§ **TASK**
Go through the listing below and return each line that includes "Seward".
::::::
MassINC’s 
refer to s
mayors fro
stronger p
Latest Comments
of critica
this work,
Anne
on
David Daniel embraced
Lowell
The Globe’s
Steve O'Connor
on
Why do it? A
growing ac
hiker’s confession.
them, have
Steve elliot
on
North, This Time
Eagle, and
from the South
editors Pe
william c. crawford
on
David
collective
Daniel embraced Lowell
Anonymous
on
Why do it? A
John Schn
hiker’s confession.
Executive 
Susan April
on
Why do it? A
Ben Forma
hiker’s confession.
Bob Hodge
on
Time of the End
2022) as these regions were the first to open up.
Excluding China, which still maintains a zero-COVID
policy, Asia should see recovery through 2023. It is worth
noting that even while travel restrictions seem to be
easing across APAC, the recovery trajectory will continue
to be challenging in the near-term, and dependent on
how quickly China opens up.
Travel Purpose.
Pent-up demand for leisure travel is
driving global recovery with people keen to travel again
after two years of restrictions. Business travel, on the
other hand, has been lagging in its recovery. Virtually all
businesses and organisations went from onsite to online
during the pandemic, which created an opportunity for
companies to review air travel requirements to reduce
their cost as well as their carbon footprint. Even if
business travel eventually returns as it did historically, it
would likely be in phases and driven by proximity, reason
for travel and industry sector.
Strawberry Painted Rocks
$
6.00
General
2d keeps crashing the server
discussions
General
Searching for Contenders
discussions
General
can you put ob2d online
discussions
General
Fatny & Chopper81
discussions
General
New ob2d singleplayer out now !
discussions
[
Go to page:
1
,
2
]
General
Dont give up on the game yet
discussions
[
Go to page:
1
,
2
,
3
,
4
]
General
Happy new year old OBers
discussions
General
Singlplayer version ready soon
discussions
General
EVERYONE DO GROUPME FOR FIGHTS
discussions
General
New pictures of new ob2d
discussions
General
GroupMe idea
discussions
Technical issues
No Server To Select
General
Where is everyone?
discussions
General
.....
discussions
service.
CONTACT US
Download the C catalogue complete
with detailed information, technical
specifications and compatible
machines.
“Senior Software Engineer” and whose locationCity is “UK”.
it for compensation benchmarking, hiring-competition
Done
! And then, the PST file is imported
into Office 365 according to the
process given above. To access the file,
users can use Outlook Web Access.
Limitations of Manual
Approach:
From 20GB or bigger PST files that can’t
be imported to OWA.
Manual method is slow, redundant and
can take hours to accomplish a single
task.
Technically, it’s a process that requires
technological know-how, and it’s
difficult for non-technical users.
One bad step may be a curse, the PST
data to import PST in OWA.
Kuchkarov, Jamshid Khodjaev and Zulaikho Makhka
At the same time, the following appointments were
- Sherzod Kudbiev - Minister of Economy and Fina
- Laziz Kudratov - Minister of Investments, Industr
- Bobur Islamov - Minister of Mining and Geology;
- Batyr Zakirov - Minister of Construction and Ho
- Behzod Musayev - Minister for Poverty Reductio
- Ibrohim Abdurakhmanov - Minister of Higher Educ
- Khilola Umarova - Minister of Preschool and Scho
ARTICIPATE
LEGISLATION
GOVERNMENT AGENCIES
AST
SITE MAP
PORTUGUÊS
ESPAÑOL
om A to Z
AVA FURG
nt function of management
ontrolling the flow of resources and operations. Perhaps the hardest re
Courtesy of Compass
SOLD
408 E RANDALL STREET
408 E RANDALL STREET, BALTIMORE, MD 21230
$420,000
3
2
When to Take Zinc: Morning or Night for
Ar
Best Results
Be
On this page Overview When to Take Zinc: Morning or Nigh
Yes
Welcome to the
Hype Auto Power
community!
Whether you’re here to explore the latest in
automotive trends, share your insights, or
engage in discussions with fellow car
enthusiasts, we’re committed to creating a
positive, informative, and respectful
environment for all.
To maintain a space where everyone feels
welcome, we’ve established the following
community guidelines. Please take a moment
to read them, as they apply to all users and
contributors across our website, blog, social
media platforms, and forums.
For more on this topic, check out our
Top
::::::
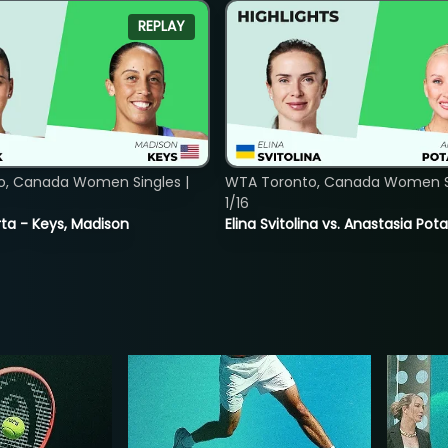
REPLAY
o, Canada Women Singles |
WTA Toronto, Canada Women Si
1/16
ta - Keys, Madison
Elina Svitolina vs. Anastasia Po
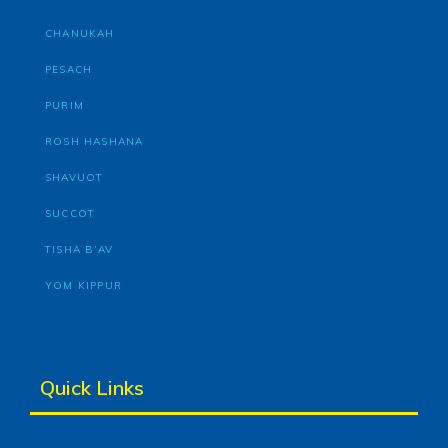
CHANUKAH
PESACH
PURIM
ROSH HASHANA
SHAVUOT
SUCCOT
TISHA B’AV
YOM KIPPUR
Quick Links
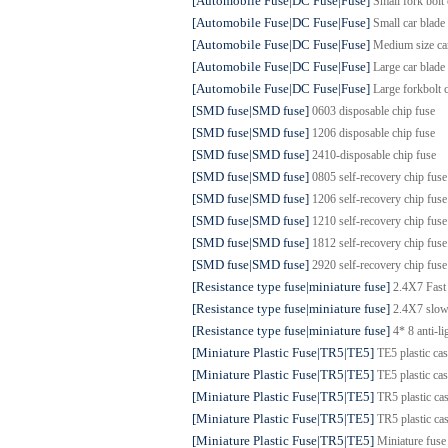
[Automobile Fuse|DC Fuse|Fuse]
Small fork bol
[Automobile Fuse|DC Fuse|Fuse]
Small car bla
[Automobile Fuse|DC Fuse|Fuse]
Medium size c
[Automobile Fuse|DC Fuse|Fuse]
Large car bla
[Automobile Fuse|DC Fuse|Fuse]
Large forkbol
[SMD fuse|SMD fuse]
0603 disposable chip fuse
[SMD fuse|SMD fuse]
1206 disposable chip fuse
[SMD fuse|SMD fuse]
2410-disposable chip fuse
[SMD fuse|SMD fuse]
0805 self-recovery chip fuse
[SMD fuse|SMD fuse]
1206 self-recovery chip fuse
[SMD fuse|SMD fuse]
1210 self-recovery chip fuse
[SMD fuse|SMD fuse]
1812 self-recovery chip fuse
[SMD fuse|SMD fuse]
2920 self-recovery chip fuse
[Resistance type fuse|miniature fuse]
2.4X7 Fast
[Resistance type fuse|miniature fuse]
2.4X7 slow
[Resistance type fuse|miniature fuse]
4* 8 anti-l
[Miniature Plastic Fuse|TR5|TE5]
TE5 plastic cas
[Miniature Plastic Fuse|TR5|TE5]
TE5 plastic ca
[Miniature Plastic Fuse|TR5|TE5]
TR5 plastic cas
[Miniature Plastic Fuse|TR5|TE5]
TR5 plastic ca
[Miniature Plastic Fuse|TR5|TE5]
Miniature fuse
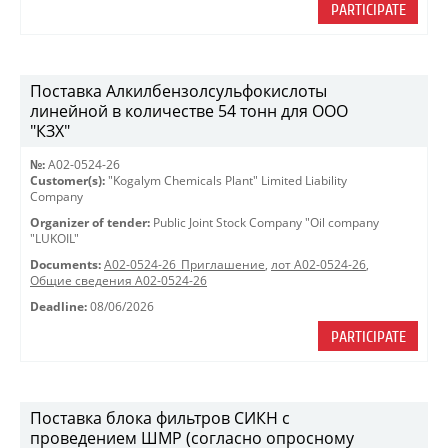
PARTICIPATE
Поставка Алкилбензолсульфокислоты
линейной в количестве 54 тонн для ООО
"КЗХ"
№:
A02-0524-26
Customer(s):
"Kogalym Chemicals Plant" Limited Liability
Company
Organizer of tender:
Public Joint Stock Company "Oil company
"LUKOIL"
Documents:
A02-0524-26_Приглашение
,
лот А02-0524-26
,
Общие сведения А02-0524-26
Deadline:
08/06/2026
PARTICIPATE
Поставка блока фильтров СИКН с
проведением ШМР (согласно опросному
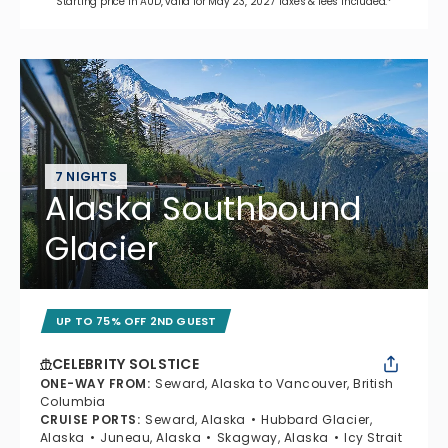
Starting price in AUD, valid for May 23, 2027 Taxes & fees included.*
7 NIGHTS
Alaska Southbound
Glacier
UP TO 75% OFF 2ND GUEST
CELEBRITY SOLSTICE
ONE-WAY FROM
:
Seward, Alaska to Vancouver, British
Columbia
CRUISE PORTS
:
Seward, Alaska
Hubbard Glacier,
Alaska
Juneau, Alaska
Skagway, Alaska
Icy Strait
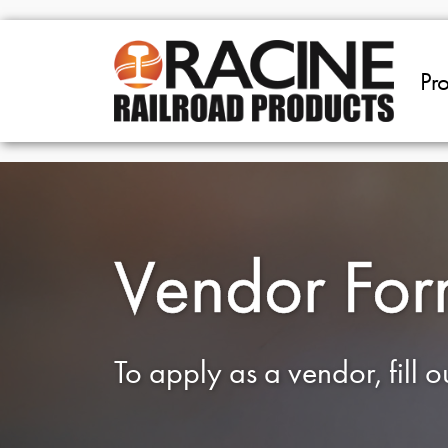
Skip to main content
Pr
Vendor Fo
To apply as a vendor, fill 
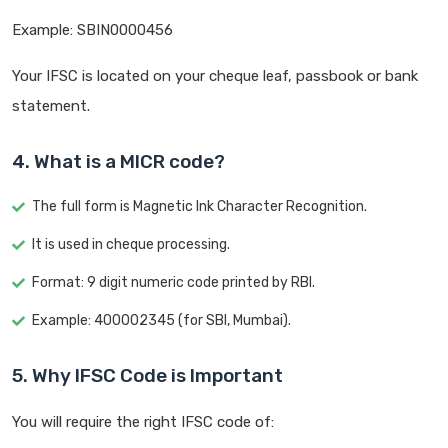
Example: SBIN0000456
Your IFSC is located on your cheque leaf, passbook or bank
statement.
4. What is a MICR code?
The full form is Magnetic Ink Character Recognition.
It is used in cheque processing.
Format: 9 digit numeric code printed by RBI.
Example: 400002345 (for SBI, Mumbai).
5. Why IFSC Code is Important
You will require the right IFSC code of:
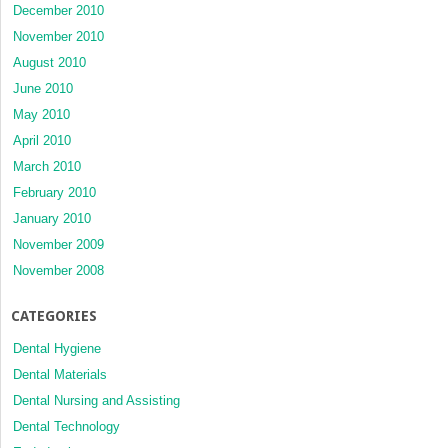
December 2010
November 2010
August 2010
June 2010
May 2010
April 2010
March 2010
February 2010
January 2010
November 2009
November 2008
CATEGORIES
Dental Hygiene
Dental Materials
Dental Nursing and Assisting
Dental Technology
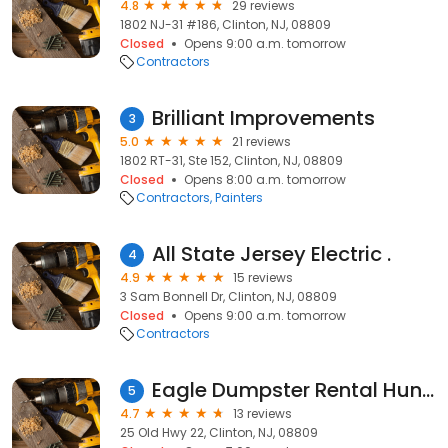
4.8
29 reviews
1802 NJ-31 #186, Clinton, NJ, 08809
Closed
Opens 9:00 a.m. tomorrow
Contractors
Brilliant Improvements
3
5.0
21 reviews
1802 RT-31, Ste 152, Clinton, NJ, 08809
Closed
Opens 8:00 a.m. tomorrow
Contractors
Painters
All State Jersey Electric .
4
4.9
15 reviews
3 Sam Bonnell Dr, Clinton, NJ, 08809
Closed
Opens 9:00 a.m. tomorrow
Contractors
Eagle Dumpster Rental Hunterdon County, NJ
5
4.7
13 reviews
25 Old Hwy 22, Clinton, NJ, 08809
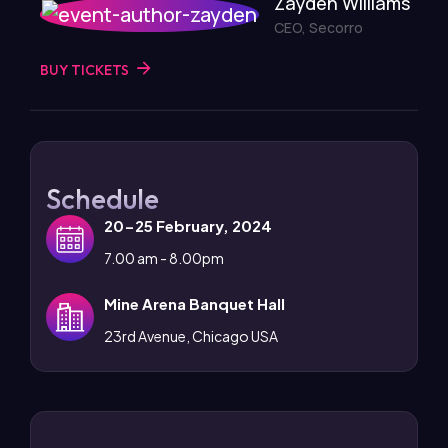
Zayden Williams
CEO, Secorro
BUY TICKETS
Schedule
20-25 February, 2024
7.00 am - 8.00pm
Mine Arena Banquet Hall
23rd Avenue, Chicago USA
::::::
§ **TASK ANSWER**
Seward, Alaska to Vancouver, British
Seward, Alaska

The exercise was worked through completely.